### PROBLEM
Within these entries, which lines include the string "header"? Copy each one.

Stored data entries:
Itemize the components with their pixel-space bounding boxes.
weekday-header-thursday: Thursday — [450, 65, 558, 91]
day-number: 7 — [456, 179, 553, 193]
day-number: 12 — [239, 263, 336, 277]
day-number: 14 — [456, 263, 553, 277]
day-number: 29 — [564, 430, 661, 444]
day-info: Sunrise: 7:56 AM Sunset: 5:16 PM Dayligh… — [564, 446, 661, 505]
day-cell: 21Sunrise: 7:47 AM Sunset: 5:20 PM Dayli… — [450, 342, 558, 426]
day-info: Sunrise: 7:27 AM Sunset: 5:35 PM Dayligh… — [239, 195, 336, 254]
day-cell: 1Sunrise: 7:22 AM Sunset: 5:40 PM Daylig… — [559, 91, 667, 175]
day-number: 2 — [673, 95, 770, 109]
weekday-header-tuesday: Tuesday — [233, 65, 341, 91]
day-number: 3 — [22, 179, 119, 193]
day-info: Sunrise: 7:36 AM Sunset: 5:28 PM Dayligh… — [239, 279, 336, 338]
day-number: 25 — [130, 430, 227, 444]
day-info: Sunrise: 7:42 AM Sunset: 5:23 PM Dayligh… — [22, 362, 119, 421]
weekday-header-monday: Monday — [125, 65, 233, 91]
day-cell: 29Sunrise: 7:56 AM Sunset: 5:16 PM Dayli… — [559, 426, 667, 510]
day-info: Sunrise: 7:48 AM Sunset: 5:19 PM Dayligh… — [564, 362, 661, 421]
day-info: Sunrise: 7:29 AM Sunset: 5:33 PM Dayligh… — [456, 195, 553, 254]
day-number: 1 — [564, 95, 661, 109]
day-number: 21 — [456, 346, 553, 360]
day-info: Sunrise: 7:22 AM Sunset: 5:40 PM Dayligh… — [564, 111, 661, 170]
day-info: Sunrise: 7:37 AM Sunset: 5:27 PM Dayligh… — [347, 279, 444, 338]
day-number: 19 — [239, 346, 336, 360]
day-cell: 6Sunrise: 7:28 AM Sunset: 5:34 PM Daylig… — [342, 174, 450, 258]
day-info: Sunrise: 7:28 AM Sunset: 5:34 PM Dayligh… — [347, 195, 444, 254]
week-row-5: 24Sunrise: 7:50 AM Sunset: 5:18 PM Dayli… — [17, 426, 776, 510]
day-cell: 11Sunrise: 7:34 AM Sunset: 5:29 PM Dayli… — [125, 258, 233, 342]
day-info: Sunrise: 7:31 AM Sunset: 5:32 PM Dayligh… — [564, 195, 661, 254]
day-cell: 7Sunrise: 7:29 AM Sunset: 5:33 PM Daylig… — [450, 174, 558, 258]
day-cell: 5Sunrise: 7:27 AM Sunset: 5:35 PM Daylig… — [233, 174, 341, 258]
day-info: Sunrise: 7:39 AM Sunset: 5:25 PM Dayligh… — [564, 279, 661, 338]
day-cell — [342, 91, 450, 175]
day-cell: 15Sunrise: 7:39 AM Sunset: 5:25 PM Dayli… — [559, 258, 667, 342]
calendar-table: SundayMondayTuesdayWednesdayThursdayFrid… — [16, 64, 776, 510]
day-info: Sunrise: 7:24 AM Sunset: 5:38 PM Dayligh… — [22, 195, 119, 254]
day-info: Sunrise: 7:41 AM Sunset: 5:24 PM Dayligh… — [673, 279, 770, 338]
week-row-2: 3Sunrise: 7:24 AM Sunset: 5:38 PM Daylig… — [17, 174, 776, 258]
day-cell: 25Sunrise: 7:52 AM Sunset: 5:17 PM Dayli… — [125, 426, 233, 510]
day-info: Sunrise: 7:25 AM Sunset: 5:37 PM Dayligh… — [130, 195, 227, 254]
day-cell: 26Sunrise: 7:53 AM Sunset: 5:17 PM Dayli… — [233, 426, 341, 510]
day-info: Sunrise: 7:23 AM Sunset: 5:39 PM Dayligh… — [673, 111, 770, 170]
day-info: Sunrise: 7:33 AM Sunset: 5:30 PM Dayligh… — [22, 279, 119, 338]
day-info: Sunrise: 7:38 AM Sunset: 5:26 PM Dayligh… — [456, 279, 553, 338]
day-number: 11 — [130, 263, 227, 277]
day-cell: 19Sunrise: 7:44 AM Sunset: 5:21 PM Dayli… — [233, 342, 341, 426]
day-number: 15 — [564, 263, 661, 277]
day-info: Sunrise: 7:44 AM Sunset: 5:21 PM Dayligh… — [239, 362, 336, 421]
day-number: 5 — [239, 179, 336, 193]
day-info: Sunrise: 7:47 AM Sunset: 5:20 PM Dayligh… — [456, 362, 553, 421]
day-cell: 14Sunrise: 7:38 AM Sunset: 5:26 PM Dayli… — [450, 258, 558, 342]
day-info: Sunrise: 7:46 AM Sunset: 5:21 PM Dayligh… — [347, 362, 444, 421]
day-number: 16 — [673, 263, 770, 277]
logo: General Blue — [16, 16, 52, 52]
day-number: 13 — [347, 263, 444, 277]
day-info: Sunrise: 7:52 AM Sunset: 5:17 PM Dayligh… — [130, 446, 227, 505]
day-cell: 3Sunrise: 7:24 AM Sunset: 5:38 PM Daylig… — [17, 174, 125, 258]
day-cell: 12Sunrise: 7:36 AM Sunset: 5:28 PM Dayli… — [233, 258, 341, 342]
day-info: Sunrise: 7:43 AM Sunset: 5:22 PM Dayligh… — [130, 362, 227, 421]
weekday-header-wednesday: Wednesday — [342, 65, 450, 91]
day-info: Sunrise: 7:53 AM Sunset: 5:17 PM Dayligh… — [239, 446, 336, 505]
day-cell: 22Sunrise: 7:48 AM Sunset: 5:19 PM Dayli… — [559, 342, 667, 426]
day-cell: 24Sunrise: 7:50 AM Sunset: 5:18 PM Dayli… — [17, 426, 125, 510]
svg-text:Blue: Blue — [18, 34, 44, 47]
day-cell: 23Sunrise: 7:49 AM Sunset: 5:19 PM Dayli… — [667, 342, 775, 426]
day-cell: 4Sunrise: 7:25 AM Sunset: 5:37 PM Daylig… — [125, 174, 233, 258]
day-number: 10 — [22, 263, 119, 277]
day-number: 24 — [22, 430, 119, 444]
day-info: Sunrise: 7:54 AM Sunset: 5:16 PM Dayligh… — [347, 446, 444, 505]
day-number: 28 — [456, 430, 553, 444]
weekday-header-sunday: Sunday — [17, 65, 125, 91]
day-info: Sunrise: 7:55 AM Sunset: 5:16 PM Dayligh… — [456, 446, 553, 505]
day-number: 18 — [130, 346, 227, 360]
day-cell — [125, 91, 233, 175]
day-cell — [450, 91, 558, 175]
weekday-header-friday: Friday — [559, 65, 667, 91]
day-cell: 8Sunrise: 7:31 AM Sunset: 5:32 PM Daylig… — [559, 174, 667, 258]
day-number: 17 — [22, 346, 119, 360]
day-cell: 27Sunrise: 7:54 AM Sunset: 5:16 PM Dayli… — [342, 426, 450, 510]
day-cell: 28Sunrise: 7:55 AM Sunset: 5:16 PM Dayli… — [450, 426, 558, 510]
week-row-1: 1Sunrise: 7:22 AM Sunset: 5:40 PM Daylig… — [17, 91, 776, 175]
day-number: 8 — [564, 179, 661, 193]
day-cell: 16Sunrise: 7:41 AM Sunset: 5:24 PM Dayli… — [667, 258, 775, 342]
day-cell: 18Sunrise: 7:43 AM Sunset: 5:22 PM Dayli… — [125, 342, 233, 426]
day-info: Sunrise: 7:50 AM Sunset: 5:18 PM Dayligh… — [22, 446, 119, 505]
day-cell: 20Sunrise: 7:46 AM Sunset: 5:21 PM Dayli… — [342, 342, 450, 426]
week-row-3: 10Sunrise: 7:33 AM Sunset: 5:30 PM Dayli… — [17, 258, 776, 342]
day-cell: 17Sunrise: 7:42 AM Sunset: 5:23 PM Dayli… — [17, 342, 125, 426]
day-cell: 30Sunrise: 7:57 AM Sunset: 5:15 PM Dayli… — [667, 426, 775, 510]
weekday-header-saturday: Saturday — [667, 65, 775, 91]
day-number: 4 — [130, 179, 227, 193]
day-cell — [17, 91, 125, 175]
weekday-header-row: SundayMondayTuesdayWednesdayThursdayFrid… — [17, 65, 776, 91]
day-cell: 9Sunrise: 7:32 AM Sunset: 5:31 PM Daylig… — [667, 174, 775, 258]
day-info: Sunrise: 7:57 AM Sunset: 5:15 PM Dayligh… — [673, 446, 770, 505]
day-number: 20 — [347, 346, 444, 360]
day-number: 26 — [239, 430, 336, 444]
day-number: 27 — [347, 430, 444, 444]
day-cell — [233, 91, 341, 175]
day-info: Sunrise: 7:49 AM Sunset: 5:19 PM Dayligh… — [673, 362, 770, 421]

### WRITTEN ANSWER
weekday-header-thursday: Thursday — [450, 65, 558, 91]
weekday-header-tuesday: Tuesday — [233, 65, 341, 91]
weekday-header-monday: Monday — [125, 65, 233, 91]
weekday-header-wednesday: Wednesday — [342, 65, 450, 91]
weekday-header-sunday: Sunday — [17, 65, 125, 91]
weekday-header-friday: Friday — [559, 65, 667, 91]
weekday-header-saturday: Saturday — [667, 65, 775, 91]
weekday-header-row: SundayMondayTuesdayWednesdayThursdayFrid… — [17, 65, 776, 91]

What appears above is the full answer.